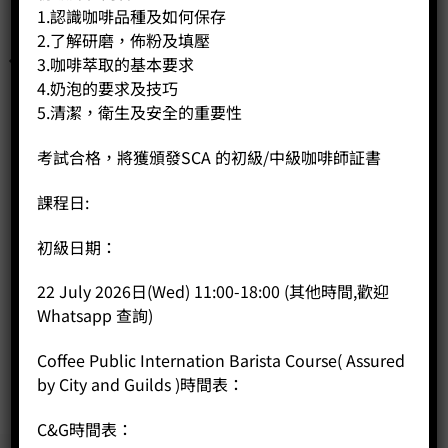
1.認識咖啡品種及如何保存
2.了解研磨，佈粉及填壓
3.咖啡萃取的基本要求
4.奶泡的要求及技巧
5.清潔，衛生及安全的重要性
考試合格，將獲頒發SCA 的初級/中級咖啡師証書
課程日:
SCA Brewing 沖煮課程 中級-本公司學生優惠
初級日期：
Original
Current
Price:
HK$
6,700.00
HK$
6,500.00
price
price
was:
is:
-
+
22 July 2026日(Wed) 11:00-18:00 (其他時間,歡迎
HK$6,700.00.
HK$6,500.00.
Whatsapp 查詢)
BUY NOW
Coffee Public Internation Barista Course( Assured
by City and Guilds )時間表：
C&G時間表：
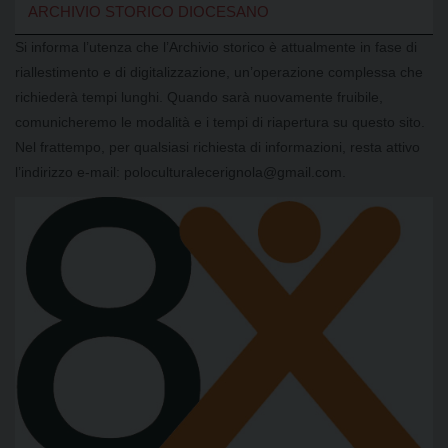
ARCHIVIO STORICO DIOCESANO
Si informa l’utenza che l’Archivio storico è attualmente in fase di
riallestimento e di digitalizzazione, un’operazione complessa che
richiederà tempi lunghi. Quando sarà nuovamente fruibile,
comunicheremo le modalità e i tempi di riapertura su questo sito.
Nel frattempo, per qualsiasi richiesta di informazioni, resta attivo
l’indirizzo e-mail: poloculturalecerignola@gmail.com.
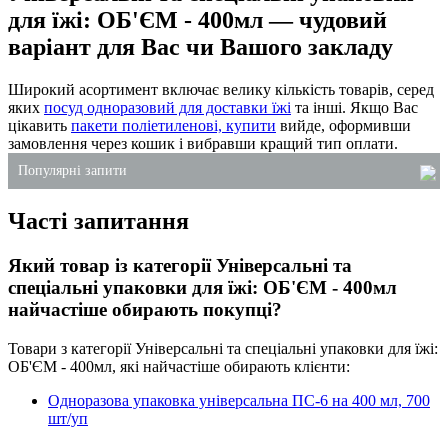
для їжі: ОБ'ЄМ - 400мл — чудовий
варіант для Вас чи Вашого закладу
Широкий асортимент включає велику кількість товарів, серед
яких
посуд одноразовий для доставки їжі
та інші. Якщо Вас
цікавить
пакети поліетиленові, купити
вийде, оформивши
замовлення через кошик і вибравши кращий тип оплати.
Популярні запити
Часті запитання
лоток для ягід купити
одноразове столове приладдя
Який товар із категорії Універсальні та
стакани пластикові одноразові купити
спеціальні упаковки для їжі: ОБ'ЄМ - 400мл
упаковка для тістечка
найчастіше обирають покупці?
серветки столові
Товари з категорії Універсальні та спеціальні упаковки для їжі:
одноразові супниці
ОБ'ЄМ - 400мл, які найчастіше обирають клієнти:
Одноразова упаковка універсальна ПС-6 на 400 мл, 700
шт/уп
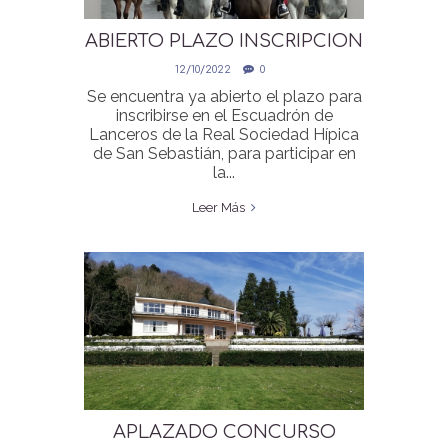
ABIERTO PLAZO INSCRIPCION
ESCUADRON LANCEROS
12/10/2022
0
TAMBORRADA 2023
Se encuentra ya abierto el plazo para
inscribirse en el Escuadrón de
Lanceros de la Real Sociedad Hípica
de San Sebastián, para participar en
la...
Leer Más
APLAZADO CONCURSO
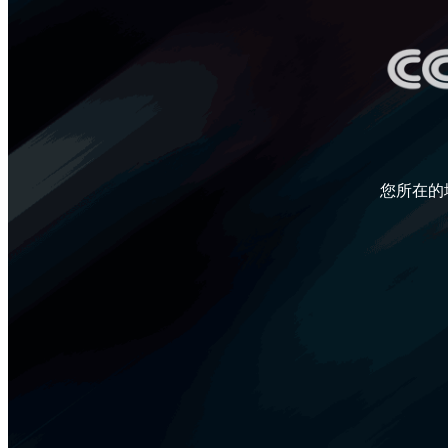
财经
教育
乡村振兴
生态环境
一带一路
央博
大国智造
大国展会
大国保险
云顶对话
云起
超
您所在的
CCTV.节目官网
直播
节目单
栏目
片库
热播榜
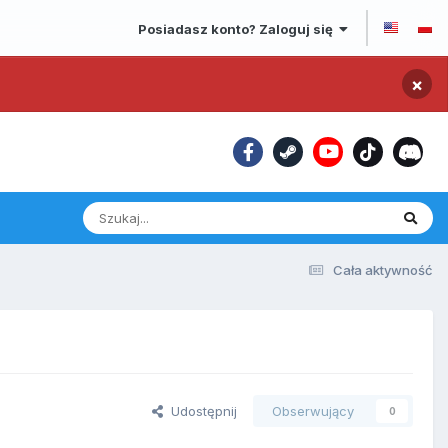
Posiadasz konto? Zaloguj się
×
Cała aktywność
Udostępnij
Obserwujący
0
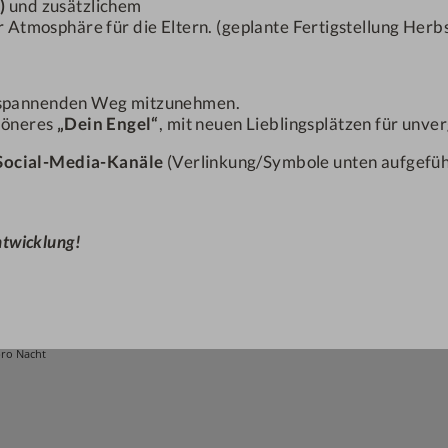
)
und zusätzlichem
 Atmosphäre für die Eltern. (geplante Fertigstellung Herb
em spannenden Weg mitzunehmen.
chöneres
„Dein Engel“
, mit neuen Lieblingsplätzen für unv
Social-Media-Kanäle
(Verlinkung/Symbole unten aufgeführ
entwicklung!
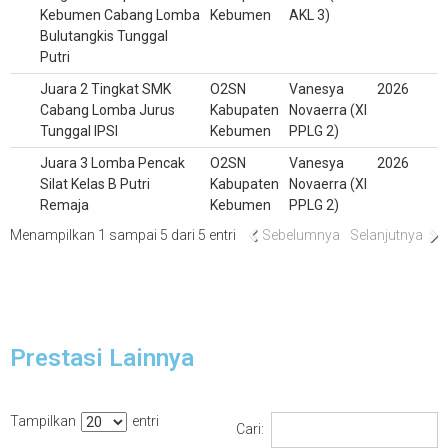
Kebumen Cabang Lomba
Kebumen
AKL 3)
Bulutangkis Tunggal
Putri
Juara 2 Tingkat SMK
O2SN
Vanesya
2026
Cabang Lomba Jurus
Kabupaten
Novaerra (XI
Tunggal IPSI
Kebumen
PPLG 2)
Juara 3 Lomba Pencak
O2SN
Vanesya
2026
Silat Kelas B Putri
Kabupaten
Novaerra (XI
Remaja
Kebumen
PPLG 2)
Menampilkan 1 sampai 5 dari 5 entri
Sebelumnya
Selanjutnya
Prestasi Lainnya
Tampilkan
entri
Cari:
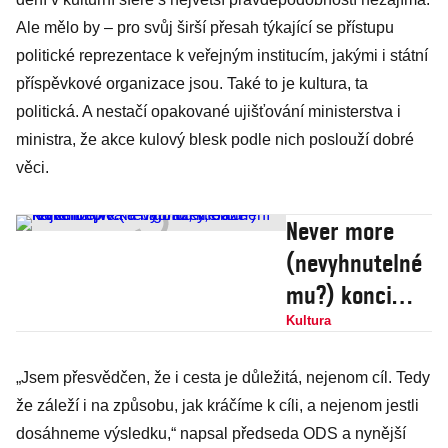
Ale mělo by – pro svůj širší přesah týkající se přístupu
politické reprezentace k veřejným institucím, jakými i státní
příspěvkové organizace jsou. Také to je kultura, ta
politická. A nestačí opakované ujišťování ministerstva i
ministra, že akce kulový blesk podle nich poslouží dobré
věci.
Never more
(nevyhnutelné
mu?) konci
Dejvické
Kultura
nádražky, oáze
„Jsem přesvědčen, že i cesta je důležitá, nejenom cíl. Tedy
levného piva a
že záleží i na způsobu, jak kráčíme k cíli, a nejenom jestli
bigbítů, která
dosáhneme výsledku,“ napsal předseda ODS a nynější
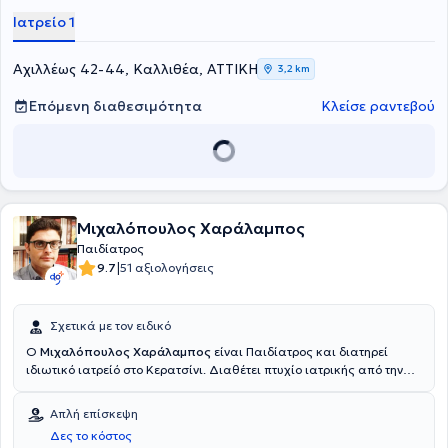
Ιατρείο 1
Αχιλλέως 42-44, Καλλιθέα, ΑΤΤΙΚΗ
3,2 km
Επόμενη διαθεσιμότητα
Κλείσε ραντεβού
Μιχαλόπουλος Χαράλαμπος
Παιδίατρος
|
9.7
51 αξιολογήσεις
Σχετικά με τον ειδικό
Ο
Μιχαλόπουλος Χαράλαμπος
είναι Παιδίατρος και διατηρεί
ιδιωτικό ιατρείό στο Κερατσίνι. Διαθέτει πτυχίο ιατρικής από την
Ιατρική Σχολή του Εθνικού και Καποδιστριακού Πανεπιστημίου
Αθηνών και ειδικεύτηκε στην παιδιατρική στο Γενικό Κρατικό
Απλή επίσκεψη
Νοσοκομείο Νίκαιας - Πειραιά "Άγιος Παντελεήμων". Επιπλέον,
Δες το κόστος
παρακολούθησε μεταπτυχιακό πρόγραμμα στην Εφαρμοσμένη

---

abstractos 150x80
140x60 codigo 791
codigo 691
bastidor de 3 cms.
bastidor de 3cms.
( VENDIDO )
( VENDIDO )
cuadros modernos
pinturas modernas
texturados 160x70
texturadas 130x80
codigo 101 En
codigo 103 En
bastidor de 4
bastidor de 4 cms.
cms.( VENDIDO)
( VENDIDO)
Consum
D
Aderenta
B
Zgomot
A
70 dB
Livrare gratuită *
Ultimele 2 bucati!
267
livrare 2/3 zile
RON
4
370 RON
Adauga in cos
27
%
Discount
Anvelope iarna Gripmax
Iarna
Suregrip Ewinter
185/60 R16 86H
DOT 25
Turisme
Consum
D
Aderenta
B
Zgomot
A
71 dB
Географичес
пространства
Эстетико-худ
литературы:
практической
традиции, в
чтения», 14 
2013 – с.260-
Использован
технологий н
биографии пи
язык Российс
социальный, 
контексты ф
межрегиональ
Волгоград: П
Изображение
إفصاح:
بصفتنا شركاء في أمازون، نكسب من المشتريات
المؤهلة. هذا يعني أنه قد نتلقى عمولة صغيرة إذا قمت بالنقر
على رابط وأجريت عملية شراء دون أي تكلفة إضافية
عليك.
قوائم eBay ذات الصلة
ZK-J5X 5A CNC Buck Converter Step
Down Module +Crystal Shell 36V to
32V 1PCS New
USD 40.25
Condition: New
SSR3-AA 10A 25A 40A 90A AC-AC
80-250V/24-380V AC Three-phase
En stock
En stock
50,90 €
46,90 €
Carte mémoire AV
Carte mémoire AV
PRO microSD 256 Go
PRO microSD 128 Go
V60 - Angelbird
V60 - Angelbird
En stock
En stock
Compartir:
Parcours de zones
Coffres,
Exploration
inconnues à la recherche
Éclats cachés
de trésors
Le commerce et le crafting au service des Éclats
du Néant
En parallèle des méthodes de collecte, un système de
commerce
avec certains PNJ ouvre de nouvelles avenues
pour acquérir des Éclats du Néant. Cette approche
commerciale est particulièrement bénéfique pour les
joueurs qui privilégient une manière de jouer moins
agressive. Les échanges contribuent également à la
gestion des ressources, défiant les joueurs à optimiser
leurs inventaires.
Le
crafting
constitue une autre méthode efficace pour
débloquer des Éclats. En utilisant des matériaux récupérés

---

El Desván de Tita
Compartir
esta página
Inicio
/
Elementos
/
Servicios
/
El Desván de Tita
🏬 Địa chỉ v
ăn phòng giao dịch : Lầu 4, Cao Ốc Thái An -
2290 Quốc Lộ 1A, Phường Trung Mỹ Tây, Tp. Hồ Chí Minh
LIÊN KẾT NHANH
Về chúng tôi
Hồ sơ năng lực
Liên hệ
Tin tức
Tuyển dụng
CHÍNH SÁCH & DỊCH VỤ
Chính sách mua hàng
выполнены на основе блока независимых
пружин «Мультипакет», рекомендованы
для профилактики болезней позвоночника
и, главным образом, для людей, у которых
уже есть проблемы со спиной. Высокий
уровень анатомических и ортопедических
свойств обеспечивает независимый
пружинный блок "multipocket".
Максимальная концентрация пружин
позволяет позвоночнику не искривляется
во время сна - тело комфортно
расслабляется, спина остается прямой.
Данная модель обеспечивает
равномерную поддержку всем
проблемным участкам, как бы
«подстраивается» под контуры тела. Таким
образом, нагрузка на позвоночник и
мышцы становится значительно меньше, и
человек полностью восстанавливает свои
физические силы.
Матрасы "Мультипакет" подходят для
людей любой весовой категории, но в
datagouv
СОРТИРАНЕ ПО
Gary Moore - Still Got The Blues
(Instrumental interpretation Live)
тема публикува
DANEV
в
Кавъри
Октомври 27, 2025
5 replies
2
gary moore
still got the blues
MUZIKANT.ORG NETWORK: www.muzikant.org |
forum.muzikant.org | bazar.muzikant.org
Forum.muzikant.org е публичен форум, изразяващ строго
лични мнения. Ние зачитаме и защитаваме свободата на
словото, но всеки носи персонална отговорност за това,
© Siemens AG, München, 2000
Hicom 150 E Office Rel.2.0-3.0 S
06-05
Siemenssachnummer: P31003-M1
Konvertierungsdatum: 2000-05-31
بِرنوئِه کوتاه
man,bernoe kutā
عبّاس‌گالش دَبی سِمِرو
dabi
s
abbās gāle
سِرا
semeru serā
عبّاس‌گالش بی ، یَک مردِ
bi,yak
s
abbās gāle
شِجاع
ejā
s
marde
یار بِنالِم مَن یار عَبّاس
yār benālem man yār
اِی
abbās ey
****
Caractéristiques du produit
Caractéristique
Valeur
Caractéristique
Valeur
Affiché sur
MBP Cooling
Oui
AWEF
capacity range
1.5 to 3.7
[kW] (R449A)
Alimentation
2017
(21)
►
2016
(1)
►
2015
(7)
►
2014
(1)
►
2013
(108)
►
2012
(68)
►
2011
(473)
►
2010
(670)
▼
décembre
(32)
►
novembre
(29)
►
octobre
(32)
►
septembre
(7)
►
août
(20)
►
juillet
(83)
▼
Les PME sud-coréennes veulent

• _YOUR INSTRUCTIONS_
Within the entries, find all lines that contain "образом" and copy each one.

• _OUTPUT OF THE TASK_
и, главным образом, для людей, у которых
образом, нагрузка на позвоночник и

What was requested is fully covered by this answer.